As the global discussion unfolds about the role of AI in our lives and our shared future, one question lingers: if AI becomes embedded in the routine fabric of society, what kind of world will it eventually create? And linked to that is a growing concern over the scale of current investment in the sector—whether it reflects genuine long-term potential, or signals the emergence of a speculative AI “bubble.”

Those questions echoed far beyond the room in Kuala Lumpur—and, interestingly, they are now reverberating inside Silicon Valley itself.

Just days earlier, Google CEO Sundar Pichai warned in an interview with the BBC that the trillion-dollar AI investment boom has “elements of irrationality.” Normally cautious in his public remarks, Pichai was notably forthright: if the bubble were to burst, no company—including Google itself—would be spared its impact.
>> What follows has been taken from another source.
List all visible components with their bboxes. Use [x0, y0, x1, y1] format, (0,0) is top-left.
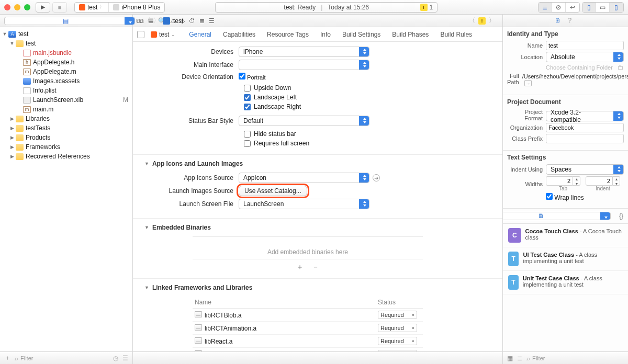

“We can overshoot,” Pichai admitted, comparing today’s frenzy to the excesses that preceded the early internet crash, even as he insisted that AI’s long-term impact will be profound.

One thing is undeniable: we stand at a pivotal moment in the development of AI. Big corporations and governments are marshalling talent and capital in pursuit of their promise. From policy labs in Washington and Brussels to innovation hubs in Bangalore, Nairobi, and Shenzhen, AI is no longer a niche technology. It is a central driver of economic growth, social transformation, and global competition.

And yet, this moment demands a conversation—deliberate, informed, and transparent. Beyond the headlines and the hype, we must ask hard questions about governance, ethics, accountability, and equity. We must probe the impact on jobs, education, healthcare, and public trust, and the ever-present risks of bias, discrimination, and AI-amplified misinformation. And we must ensure that the AI boom does not obscure the fragile and human realities beneath.

Syed Nazakat

As we navigate this uncharted territory, one point is becoming increasingly clear: the real question is not what AI will do to us, but what we are prepared to allow it to become.

That recognition places a responsibility on all of us. It underscores the need for dialogue—deliberate, informed, and persistent. It demands transparency—of design, of data, of the decisions embedded within these systems—so that they remain open to scrutiny and accountable to the public they affect.

AI, after all, is a story we are writing together. And the urgency lies in remembering that the mirrors we build today will shape the societies we inherit tomorrow.

(Author is CEO and Founder of DataLeads. Ideas are personal.)